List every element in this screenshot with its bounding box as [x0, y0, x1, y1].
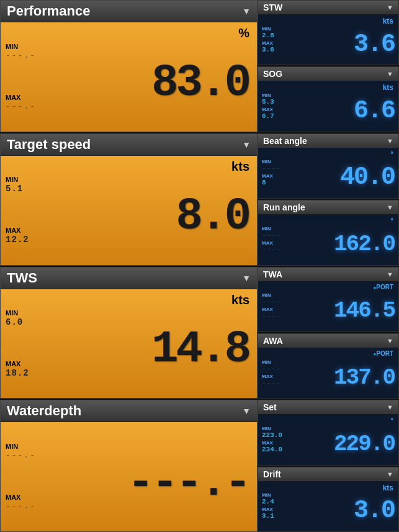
awa-header[interactable]: AWA▼	[258, 334, 398, 348]
performance-title: Performance	[7, 3, 91, 19]
performance-dropdown-arrow[interactable]: ▼	[242, 6, 251, 16]
beat-angle-minmax: MIN----MAX8	[262, 159, 296, 186]
twa-header[interactable]: TWA▼	[258, 268, 398, 281]
beat-angle-main-section: 40.0	[296, 155, 395, 190]
right-widget-run-angle[interactable]: Run angle▼°MIN----MAX----162.0	[258, 200, 399, 265]
awa-port-label: ●PORT	[373, 350, 393, 357]
sog-header[interactable]: SOG▼	[258, 67, 398, 81]
awa-dropdown-arrow[interactable]: ▼	[387, 337, 393, 345]
left-widget-tws[interactable]: TWS▼ktsMIN6.0MAX18.214.8	[0, 267, 258, 399]
twa-min-row: MIN----	[262, 292, 296, 305]
beat-angle-min-row: MIN----	[262, 159, 296, 172]
run-angle-body: °MIN----MAX----162.0	[258, 214, 398, 264]
tws-unit: kts	[231, 293, 249, 307]
waterdepth-header[interactable]: Waterdepth▼	[1, 400, 257, 422]
set-max-value: 234.0	[262, 446, 296, 453]
tws-header[interactable]: TWS▼	[1, 268, 257, 289]
performance-max-row: MAX---.-	[6, 94, 55, 111]
stw-max-row: MAX3.6	[262, 40, 296, 53]
run-angle-title: Run angle	[263, 202, 305, 212]
twa-max-label: MAX	[262, 307, 296, 312]
waterdepth-min-value: ---.-	[6, 451, 55, 460]
waterdepth-main-section: ---.-	[55, 426, 252, 528]
drift-min-row: MIN2.4	[262, 492, 296, 505]
performance-minmax: MIN---.-MAX---.-	[6, 26, 55, 128]
right-widget-awa[interactable]: AWA▼●PORTMIN----MAX----137.0	[258, 333, 399, 399]
right-widget-twa[interactable]: TWA▼●PORTMIN----MAX----146.5	[258, 267, 399, 332]
twa-dropdown-arrow[interactable]: ▼	[387, 271, 393, 278]
run-angle-max-label: MAX	[262, 240, 296, 246]
left-widget-performance[interactable]: Performance▼%MIN---.-MAX---.-83.0	[0, 0, 258, 132]
waterdepth-min-row: MIN---.-	[6, 443, 55, 460]
set-title: Set	[263, 402, 277, 412]
awa-title: AWA	[263, 336, 283, 346]
performance-max-label: MAX	[6, 94, 55, 101]
right-widget-stw[interactable]: STW▼ktsMIN2.8MAX3.63.6	[258, 0, 399, 65]
sog-dropdown-arrow[interactable]: ▼	[387, 70, 393, 78]
left-widget-target-speed[interactable]: Target speed▼ktsMIN5.1MAX12.28.0	[0, 133, 258, 266]
stw-main-section: 3.6	[296, 22, 395, 57]
set-header[interactable]: Set▼	[258, 400, 398, 414]
stw-header[interactable]: STW▼	[258, 1, 398, 14]
performance-min-row: MIN---.-	[6, 43, 55, 60]
drift-min-value: 2.4	[262, 498, 296, 505]
stw-dropdown-arrow[interactable]: ▼	[387, 4, 393, 11]
performance-min-label: MIN	[6, 43, 55, 50]
performance-main-section: 83.0	[55, 26, 252, 128]
drift-dropdown-arrow[interactable]: ▼	[387, 471, 393, 478]
target-speed-max-row: MAX12.2	[6, 227, 55, 245]
beat-angle-max-row: MAX8	[262, 173, 296, 186]
target-speed-header[interactable]: Target speed▼	[1, 134, 257, 156]
target-speed-body: ktsMIN5.1MAX12.28.0	[1, 156, 257, 265]
set-body: °MIN223.0MAX234.0229.0	[258, 414, 398, 464]
waterdepth-max-row: MAX---.-	[6, 494, 55, 511]
set-min-value: 223.0	[262, 431, 296, 439]
awa-main-section: 137.0	[296, 357, 395, 389]
drift-header[interactable]: Drift▼	[258, 467, 398, 481]
tws-title: TWS	[7, 270, 37, 286]
run-angle-main-value: 162.0	[334, 233, 395, 256]
tws-min-label: MIN	[6, 309, 55, 317]
right-widget-sog[interactable]: SOG▼ktsMIN5.3MAX6.76.6	[258, 66, 399, 132]
tws-dropdown-arrow[interactable]: ▼	[242, 273, 251, 283]
set-main-section: 229.0	[296, 423, 395, 456]
sog-main-value: 6.6	[354, 99, 395, 124]
waterdepth-dropdown-arrow[interactable]: ▼	[242, 406, 251, 416]
stw-min-label: MIN	[262, 26, 296, 32]
drift-max-row: MAX3.1	[262, 507, 296, 520]
tws-max-value: 18.2	[6, 368, 55, 378]
run-angle-dropdown-arrow[interactable]: ▼	[387, 204, 393, 211]
sog-title: SOG	[263, 69, 282, 79]
sog-max-row: MAX6.7	[262, 107, 296, 120]
twa-min-label: MIN	[262, 292, 296, 298]
right-widget-drift[interactable]: Drift▼ktsMIN2.4MAX3.13.0	[258, 467, 399, 532]
beat-angle-header[interactable]: Beat angle▼	[258, 134, 398, 148]
drift-max-label: MAX	[262, 507, 296, 512]
tws-max-label: MAX	[6, 360, 55, 367]
performance-header[interactable]: Performance▼	[1, 1, 257, 22]
set-min-row: MIN223.0	[262, 426, 296, 439]
set-dropdown-arrow[interactable]: ▼	[387, 404, 393, 411]
right-widget-beat-angle[interactable]: Beat angle▼°MIN----MAX840.0	[258, 133, 399, 199]
stw-minmax: MIN2.8MAX3.6	[262, 26, 296, 53]
set-main-value: 229.0	[334, 433, 395, 456]
waterdepth-body: MIN---.-MAX---.----.-	[1, 422, 257, 531]
right-widget-set[interactable]: Set▼°MIN223.0MAX234.0229.0	[258, 400, 399, 465]
performance-unit: %	[238, 26, 249, 40]
sog-main-section: 6.6	[296, 89, 395, 124]
waterdepth-min-label: MIN	[6, 443, 55, 450]
sog-min-label: MIN	[262, 92, 296, 98]
twa-max-value: ----	[262, 312, 296, 320]
target-speed-dropdown-arrow[interactable]: ▼	[242, 140, 251, 150]
waterdepth-max-label: MAX	[6, 494, 55, 501]
target-speed-title: Target speed	[7, 137, 91, 153]
beat-angle-dropdown-arrow[interactable]: ▼	[387, 137, 393, 145]
beat-angle-min-value: ----	[262, 165, 296, 172]
awa-max-row: MAX----	[262, 374, 296, 387]
run-angle-header[interactable]: Run angle▼	[258, 201, 398, 214]
stw-min-value: 2.8	[262, 32, 296, 39]
tws-min-value: 6.0	[6, 317, 55, 327]
tws-max-row: MAX18.2	[6, 360, 55, 378]
drift-main-value: 3.0	[354, 498, 395, 523]
left-widget-waterdepth[interactable]: Waterdepth▼MIN---.-MAX---.----.-	[0, 400, 258, 532]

▬▬▬▬▬▬

Task goal: Transcribe all the data word for word; the images stay out.

Exercise answer:
List every element in this screenshot with its bounding box as [x0, y0, x1, y1].
awa-header[interactable]: AWA▼	[258, 334, 398, 348]
performance-title: Performance	[7, 3, 91, 19]
performance-dropdown-arrow[interactable]: ▼	[242, 6, 251, 16]
beat-angle-minmax: MIN----MAX8	[262, 159, 296, 186]
twa-header[interactable]: TWA▼	[258, 268, 398, 281]
beat-angle-main-section: 40.0	[296, 155, 395, 190]
right-widget-run-angle[interactable]: Run angle▼°MIN----MAX----162.0	[258, 200, 399, 265]
awa-port-label: ●PORT	[373, 350, 393, 357]
sog-header[interactable]: SOG▼	[258, 67, 398, 81]
awa-dropdown-arrow[interactable]: ▼	[387, 337, 393, 345]
left-widget-tws[interactable]: TWS▼ktsMIN6.0MAX18.214.8	[0, 267, 258, 399]
twa-min-row: MIN----	[262, 292, 296, 305]
beat-angle-min-row: MIN----	[262, 159, 296, 172]
run-angle-body: °MIN----MAX----162.0	[258, 214, 398, 264]
tws-unit: kts	[231, 293, 249, 307]
waterdepth-header[interactable]: Waterdepth▼	[1, 400, 257, 422]
set-max-value: 234.0	[262, 446, 296, 453]
tws-header[interactable]: TWS▼	[1, 268, 257, 289]
performance-max-row: MAX---.-	[6, 94, 55, 111]
stw-max-row: MAX3.6	[262, 40, 296, 53]
run-angle-title: Run angle	[263, 202, 305, 212]
twa-max-label: MAX	[262, 307, 296, 312]
waterdepth-min-value: ---.-	[6, 451, 55, 460]
waterdepth-main-section: ---.-	[55, 426, 252, 528]
drift-min-row: MIN2.4	[262, 492, 296, 505]
performance-minmax: MIN---.-MAX---.-	[6, 26, 55, 128]
right-widget-awa[interactable]: AWA▼●PORTMIN----MAX----137.0	[258, 333, 399, 399]
right-widget-twa[interactable]: TWA▼●PORTMIN----MAX----146.5	[258, 267, 399, 332]
twa-dropdown-arrow[interactable]: ▼	[387, 271, 393, 278]
run-angle-max-label: MAX	[262, 240, 296, 246]
left-widget-performance[interactable]: Performance▼%MIN---.-MAX---.-83.0	[0, 0, 258, 132]
waterdepth-min-row: MIN---.-	[6, 443, 55, 460]
set-title: Set	[263, 402, 277, 412]
awa-title: AWA	[263, 336, 283, 346]
performance-max-label: MAX	[6, 94, 55, 101]
right-widget-stw[interactable]: STW▼ktsMIN2.8MAX3.63.6	[258, 0, 399, 65]
sog-dropdown-arrow[interactable]: ▼	[387, 70, 393, 78]
left-widget-target-speed[interactable]: Target speed▼ktsMIN5.1MAX12.28.0	[0, 133, 258, 266]
stw-main-section: 3.6	[296, 22, 395, 57]
set-header[interactable]: Set▼	[258, 400, 398, 414]
stw-header[interactable]: STW▼	[258, 1, 398, 14]
performance-min-row: MIN---.-	[6, 43, 55, 60]
drift-min-value: 2.4	[262, 498, 296, 505]
stw-dropdown-arrow[interactable]: ▼	[387, 4, 393, 11]
performance-min-label: MIN	[6, 43, 55, 50]
performance-main-section: 83.0	[55, 26, 252, 128]
drift-dropdown-arrow[interactable]: ▼	[387, 471, 393, 478]
target-speed-max-row: MAX12.2	[6, 227, 55, 245]
beat-angle-max-row: MAX8	[262, 173, 296, 186]
target-speed-header[interactable]: Target speed▼	[1, 134, 257, 156]
target-speed-body: ktsMIN5.1MAX12.28.0	[1, 156, 257, 265]
set-body: °MIN223.0MAX234.0229.0	[258, 414, 398, 464]
waterdepth-max-row: MAX---.-	[6, 494, 55, 511]
set-min-value: 223.0	[262, 431, 296, 439]
awa-main-section: 137.0	[296, 357, 395, 389]
drift-header[interactable]: Drift▼	[258, 467, 398, 481]
tws-title: TWS	[7, 270, 37, 286]
run-angle-main-value: 162.0	[334, 233, 395, 256]
tws-min-label: MIN	[6, 309, 55, 317]
right-widget-sog[interactable]: SOG▼ktsMIN5.3MAX6.76.6	[258, 66, 399, 132]
tws-dropdown-arrow[interactable]: ▼	[242, 273, 251, 283]
set-main-section: 229.0	[296, 423, 395, 456]
sog-main-value: 6.6	[354, 99, 395, 124]
waterdepth-dropdown-arrow[interactable]: ▼	[242, 406, 251, 416]
stw-min-label: MIN	[262, 26, 296, 32]
drift-max-row: MAX3.1	[262, 507, 296, 520]
tws-max-value: 18.2	[6, 368, 55, 378]
run-angle-dropdown-arrow[interactable]: ▼	[387, 204, 393, 211]
sog-title: SOG	[263, 69, 282, 79]
sog-max-row: MAX6.7	[262, 107, 296, 120]
twa-min-label: MIN	[262, 292, 296, 298]
right-widget-drift[interactable]: Drift▼ktsMIN2.4MAX3.13.0	[258, 467, 399, 532]
beat-angle-header[interactable]: Beat angle▼	[258, 134, 398, 148]
drift-max-label: MAX	[262, 507, 296, 512]
tws-max-label: MAX	[6, 360, 55, 367]
performance-header[interactable]: Performance▼	[1, 1, 257, 22]
set-min-row: MIN223.0	[262, 426, 296, 439]
set-dropdown-arrow[interactable]: ▼	[387, 404, 393, 411]
right-widget-beat-angle[interactable]: Beat angle▼°MIN----MAX840.0	[258, 133, 399, 199]
stw-minmax: MIN2.8MAX3.6	[262, 26, 296, 53]
set-main-value: 229.0	[334, 433, 395, 456]
waterdepth-body: MIN---.-MAX---.----.-	[1, 422, 257, 531]
right-widget-set[interactable]: Set▼°MIN223.0MAX234.0229.0	[258, 400, 399, 465]
performance-unit: %	[238, 26, 249, 40]
sog-main-section: 6.6	[296, 89, 395, 124]
waterdepth-min-label: MIN	[6, 443, 55, 450]
sog-min-label: MIN	[262, 92, 296, 98]
twa-max-value: ----	[262, 312, 296, 320]
target-speed-dropdown-arrow[interactable]: ▼	[242, 140, 251, 150]
waterdepth-max-label: MAX	[6, 494, 55, 501]
target-speed-title: Target speed	[7, 137, 91, 153]
beat-angle-dropdown-arrow[interactable]: ▼	[387, 137, 393, 145]
beat-angle-min-value: ----	[262, 165, 296, 172]
awa-max-row: MAX----	[262, 374, 296, 387]
run-angle-header[interactable]: Run angle▼	[258, 201, 398, 214]
stw-min-value: 2.8	[262, 32, 296, 39]
tws-min-value: 6.0	[6, 317, 55, 327]
tws-max-row: MAX18.2	[6, 360, 55, 378]
drift-main-value: 3.0	[354, 498, 395, 523]
left-widget-waterdepth[interactable]: Waterdepth▼MIN---.-MAX---.----.-	[0, 400, 258, 532]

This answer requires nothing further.